───── DATA SECTION

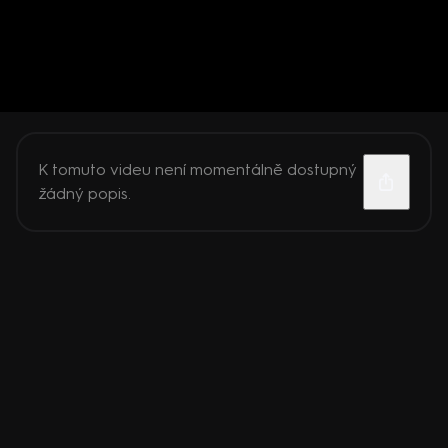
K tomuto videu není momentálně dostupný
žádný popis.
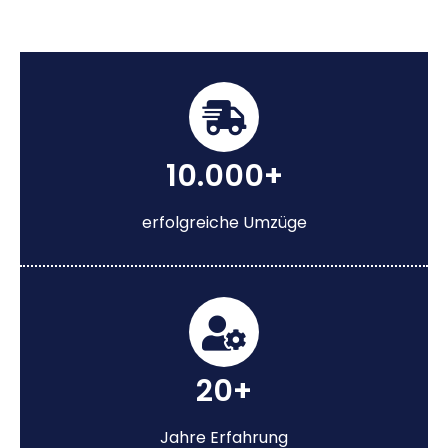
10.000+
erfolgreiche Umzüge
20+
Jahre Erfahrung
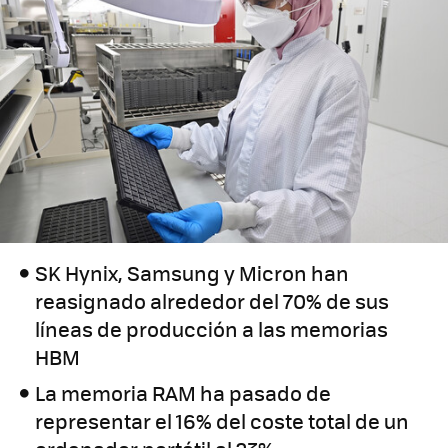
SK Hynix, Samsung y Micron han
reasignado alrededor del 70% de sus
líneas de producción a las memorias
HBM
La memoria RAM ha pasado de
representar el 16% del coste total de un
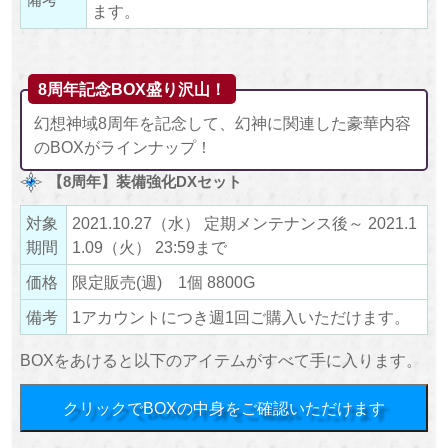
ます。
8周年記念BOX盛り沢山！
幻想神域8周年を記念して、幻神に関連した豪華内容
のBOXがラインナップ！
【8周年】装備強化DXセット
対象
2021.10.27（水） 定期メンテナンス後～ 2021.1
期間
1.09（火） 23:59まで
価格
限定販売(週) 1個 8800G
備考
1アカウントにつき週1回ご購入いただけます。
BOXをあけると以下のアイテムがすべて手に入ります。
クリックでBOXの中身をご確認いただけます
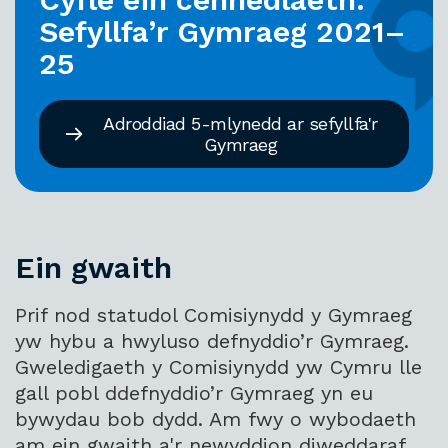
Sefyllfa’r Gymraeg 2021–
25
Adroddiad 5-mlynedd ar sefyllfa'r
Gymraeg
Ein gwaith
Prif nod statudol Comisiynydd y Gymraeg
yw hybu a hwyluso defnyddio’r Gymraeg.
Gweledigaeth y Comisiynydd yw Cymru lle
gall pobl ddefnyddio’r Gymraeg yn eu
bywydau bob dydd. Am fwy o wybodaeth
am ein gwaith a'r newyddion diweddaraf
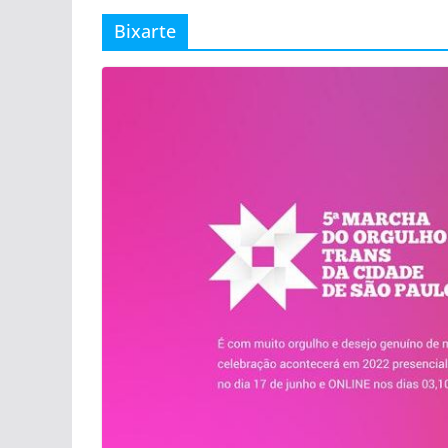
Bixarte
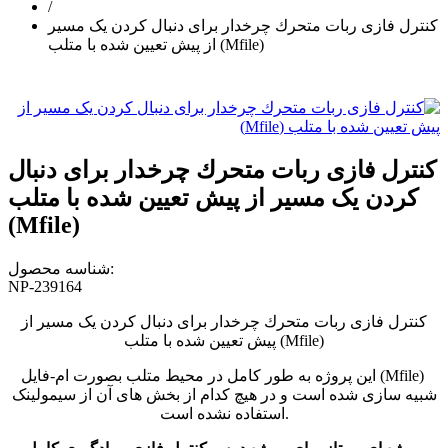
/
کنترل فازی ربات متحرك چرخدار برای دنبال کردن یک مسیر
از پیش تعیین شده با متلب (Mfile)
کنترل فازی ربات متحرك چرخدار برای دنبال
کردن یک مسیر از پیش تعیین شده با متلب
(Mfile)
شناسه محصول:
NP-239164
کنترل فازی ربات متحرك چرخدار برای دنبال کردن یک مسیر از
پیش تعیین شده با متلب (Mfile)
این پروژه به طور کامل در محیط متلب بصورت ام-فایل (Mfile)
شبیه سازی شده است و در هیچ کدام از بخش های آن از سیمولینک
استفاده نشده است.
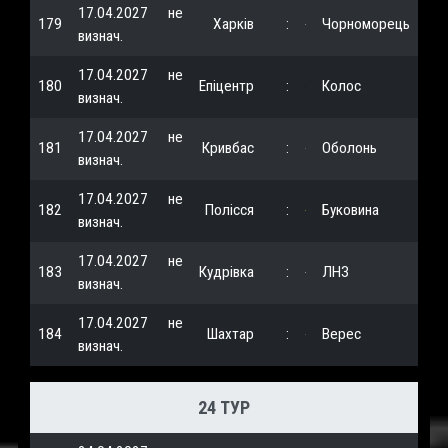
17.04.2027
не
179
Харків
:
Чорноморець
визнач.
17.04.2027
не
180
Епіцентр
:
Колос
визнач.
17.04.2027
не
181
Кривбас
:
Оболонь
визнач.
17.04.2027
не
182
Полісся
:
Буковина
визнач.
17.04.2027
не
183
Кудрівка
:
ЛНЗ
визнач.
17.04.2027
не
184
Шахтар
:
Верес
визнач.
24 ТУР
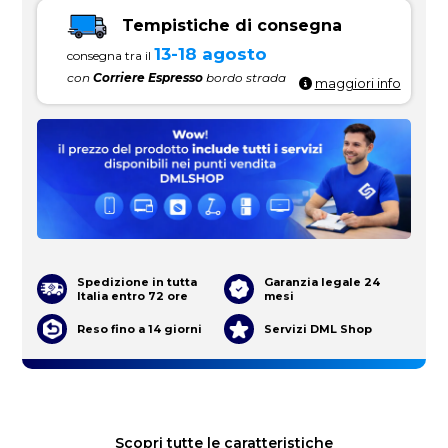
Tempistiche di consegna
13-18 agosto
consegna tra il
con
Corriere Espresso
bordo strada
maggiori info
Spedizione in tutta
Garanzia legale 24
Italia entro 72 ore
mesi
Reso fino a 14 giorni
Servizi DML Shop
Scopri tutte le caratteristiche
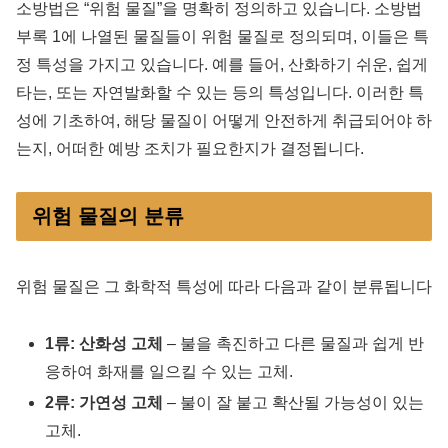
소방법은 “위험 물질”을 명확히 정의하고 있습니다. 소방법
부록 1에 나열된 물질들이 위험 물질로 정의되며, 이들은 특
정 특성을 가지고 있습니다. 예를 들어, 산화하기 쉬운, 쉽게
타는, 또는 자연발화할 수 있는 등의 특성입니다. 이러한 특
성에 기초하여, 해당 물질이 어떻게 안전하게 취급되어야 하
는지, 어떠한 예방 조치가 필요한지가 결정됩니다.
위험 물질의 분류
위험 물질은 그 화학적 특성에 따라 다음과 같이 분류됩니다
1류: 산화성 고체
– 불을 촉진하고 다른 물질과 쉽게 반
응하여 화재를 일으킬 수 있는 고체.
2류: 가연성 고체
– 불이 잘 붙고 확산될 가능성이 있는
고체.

──────────

### EXERCISE BRIEF
Repeat the records in full and exactly, leaving every picture out.

### RESPONSE BOX
K tomuto videu není momentálně dostupný
žádný popis.
10.000+
erfolgreiche Umzüge
20+
Jahre Erfahrung
SK Hynix, Samsung y Micron han
reasignado alrededor del 70% de sus
líneas de producción a las memorias
HBM
La memoria RAM ha pasado de
representar el 16% del coste total de un
ます。
8周年記念BOX盛り沢山！
幻想神域8周年を記念して、幻神に関連した豪華内容
のBOXがラインナップ！
【8周年】装備強化DXセット
対象
2021.10.27（水） 定期メンテナンス後～ 2021.1
期間
1.09（火） 23:59まで
価格
限定販売(週) 1個 8800G
備考
1アカウントにつき週1回ご購入いただけます。
BOXをあけると以下のアイテムがすべて手に入ります。
クリックでBOXの中身をご確認いただけます
Sefyllfa’r Gymraeg 2021–
25
Adroddiad 5-mlynedd ar sefyllfa'r
Gymraeg
Ein gwaith
Prif nod statudol Comisiynydd y Gymraeg
yw hybu a hwyluso defnyddio’r Gymraeg.
Gweledigaeth y Comisiynydd yw Cymru lle
gall pobl ddefnyddio’r Gymraeg yn eu
bywydau bob dydd. Am fwy o wybodaeth
am ein gwaith a'r newyddion diweddaraf
Bixarte
/
کنترل فازی ربات متحرك چرخدار برای دنبال کردن یک مسیر
از پیش تعیین شده با متلب (Mfile)
کنترل فازی ربات متحرك چرخدار برای دنبال
کردن یک مسیر از پیش تعیین شده با متلب
(Mfile)
شناسه محصول:
NP-239164
کنترل فازی ربات متحرك چرخدار برای دنبال کردن یک مسیر از
پیش تعیین شده با متلب (Mfile)
این پروژه به طور کامل در محیط متلب بصورت ام-فایل (Mfile)
شبیه سازی شده است و در هیچ کدام از بخش های آن از سیمولینک
استفاده نشده است.
17.04.2027
не
179
Харків
:
Чорноморець
визнач.
17.04.2027
не
180
Епіцентр
:
Колос
визнач.
17.04.2027
не
181
Кривбас
:
Оболонь
визнач.
17.04.2027
не
182
Полісся
:
Буковина
визнач.
17.04.2027
не
183
Кудрівка
:
ЛНЗ
визнач.
17.04.2027
не
184
Шахтар
:
Верес
визнач.
24 ТУР
Tempistiche di consegna
13-18 agosto
consegna tra il
con
Corriere Espresso
bordo strada
maggiori info
Spedizione in tutta
Garanzia legale 24
Italia entro 72 ore
mesi
Reso fino a 14 giorni
Servizi DML Shop
Scopri tutte le caratteristiche
소방법은 “위험 물질”을 명확히 정의하고 있습니다. 소방법
부록 1에 나열된 물질들이 위험 물질로 정의되며, 이들은 특
정 특성을 가지고 있습니다. 예를 들어, 산화하기 쉬운, 쉽게
타는, 또는 자연발화할 수 있는 등의 특성입니다. 이러한 특
성에 기초하여, 해당 물질이 어떻게 안전하게 취급되어야 하
는지, 어떠한 예방 조치가 필요한지가 결정됩니다.
위험 물질의 분류
위험 물질은 그 화학적 특성에 따라 다음과 같이 분류됩니다
1류: 산화성 고체
– 불을 촉진하고 다른 물질과 쉽게 반
응하여 화재를 일으킬 수 있는 고체.
2류: 가연성 고체
– 불이 잘 붙고 확산될 가능성이 있는
고체.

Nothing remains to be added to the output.